La cosa veramente sgradevole e ingiusta è che successivamente gli articoli che scagionano queste persone, vengono relegati in uno spazio volutamente ridotto e nascosto. Mentre la cosa da fare dovrebbe essere altrettanti articoli, trasmissioni e enfasi sulla loro innocenza e le loro ragioni o se non altro sul fatto che si è fatto molto, troppo rumore per nulla.
A una più attenta lettura si può dedurre che ci sono funzionari coraggiosi ed onesti che a volte mettono il dito in un vespaio e le vespe non aprezzano.

Fortunatamente però ci sono ancora giornalisti coraggiosi che fanno il loro lavoro e alla fine si viene a conoscere l’esito e l’evoluzione di molte questioni che i media tradizionali si dimenticano di evidenziare.
Caso Genchi, dal suo sito, che riporta anche la sentenza:

Il Tribunale del Riesame di Roma (Presidente Francesco Taurisano – a latere Anna Criscuolo) ha annullato il provvedimento di sequestro nei miei confronti della Procura della Repubblica di Roma, eseguito dal ROS lo scorso 13 marzo 2009. Ho sempre avuto fiducia nella Giustizia e nelle Istituzioni dello Stato. Mi sono difeso nel processo da accuse infamanti, ordite da chi ha cercato e sta cercando in tutti i modi di colpirmi per quello che è stato il mio impegno al servizio della Giustizia, nell’esclusivo interesse di ricerca e di affermazione della Verità.

Peccato che però per qualche strana ragione il materiale sequestrato, di grande importanza e probabilmente scottante per molti individui, non è ancora stato restituito a Genchi, il quale ha chiesto anche l’intervento del Presidente della Repubblica, sempre dal suo blog che potete consultare:

Nel silenzio più assoluto delle Istituzioni dello Stato preposte al controllo di legalità dei magistrati, ritengo doveroso pubblicare la diffida che il 23 aprile 2009 il mio legale, l’avv. Fabio Repici, ha inviato al Procuratore della Repubblica di Roma Giovanni Ferrara ed ai Procuratori Aggiunti Nello Rossi e Achille Toro che, con il Sostituto Procuratore Andrea De Gasperis hanno inopinatamente rifiutato la restituzione dei reperti informatici e dei dati sequestrati illegittimamente dal ROS presso il mio studio il 13 marzo 2009, a seguito di una perquisizione e di un sequestro annullato in toto dal Tribunale del Riesame di Roma, con le ordinanze dell’8 aprile 2009.
Gioacchino Genchi

Clementina Forleo, dal blog uguale per tutti:

Il T.A.R. del Lazio, con sentenza n. 4454/09 dell’8/29 aprile 2009, ha dichiarato illegittimo e ha annullato il provvedimento del C.S.M. che ha trasferito Clementina Forleo dal suo ufficio di G.I.P. del Tribunale di Milano.

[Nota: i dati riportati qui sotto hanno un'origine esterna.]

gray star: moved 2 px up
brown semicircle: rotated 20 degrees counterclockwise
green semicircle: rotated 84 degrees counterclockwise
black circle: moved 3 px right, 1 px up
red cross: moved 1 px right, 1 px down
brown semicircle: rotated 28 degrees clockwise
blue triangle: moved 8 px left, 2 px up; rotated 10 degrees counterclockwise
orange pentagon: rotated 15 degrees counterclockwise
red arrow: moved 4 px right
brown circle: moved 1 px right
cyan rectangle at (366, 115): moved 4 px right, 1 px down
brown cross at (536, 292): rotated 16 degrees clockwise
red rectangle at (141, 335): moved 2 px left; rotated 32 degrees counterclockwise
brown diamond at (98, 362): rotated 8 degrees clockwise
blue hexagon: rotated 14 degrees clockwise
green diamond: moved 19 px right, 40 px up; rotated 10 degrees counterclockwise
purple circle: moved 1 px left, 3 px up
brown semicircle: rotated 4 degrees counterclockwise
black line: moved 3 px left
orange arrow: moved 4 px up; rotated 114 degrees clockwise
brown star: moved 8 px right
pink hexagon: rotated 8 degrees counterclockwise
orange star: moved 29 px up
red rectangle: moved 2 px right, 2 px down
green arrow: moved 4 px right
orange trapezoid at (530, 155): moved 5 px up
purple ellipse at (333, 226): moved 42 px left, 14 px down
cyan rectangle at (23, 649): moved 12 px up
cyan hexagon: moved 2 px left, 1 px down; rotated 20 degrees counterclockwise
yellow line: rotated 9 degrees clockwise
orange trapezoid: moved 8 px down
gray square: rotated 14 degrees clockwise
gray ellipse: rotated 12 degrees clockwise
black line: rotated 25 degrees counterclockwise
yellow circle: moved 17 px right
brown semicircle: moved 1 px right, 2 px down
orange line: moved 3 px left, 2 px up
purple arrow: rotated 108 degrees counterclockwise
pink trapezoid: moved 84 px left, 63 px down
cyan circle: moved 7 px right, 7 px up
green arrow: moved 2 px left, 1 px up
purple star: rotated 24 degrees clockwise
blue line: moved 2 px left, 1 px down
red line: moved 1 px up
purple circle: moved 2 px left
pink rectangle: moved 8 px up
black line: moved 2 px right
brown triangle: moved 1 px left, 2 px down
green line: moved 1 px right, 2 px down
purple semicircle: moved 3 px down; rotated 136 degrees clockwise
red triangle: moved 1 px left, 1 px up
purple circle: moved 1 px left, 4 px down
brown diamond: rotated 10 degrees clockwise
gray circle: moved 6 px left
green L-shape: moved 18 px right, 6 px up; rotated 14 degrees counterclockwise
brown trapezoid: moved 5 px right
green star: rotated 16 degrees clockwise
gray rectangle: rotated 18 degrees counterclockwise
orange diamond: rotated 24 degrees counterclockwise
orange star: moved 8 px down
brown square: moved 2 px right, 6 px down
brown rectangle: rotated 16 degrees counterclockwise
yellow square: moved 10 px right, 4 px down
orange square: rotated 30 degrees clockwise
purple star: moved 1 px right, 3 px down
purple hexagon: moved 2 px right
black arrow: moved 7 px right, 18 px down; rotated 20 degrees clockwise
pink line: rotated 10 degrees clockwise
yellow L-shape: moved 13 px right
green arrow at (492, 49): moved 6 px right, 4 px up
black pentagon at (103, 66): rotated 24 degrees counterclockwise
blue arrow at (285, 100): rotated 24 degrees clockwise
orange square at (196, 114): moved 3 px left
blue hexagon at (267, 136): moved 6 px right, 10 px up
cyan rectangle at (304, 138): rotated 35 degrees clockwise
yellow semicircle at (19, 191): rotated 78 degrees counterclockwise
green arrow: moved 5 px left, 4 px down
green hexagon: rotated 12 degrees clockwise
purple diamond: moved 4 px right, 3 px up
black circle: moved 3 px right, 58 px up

Luigi De Magistris, la famosa inchiesta Why Not è stata chiusa con il rinvio a giudizio di 98 persone su 106 che avevano ricevuto l’avviso di chiusura dell’inchiesta. Quindi, il suo indagare era più che lecito. Malgrado questo le pressioni politiche hanno influito sul CSM che è riuscito così nell’intento di spostare lui come la Forleo dalle rispettive indagini, il tutto certo a discapito della giustizia uguale per tutti.

Vi invito a leggere la parte finale dell’intervento di Travaglio a Passaparola, dove riporta queste notizie delle quali io ho trovato riscontro su messaggero, repubblica e altri blog.

In questo passaparola c’è un’altra cosa importante, il divorzio Berlusconi che lui stesso ha voluto tenere pubblico. In questa vicenda ci sono due questioni importanti e preoccupanti delle quali nessuno si sta occupando e che vengono messe in luce da Veronica Lario riferendosi a suo marito:
1) “è una persona che va trattata come una persona che non sta bene”
2) “non posso stare con uno che va con le minorenni”.

Se il nostro presidente del consiglio ha possibili problemi di salute mentale, come si potrebbe interpretare dalle due frasi, credo che questo ci riguardi tutti. Credo che questo andrebbe approfondito.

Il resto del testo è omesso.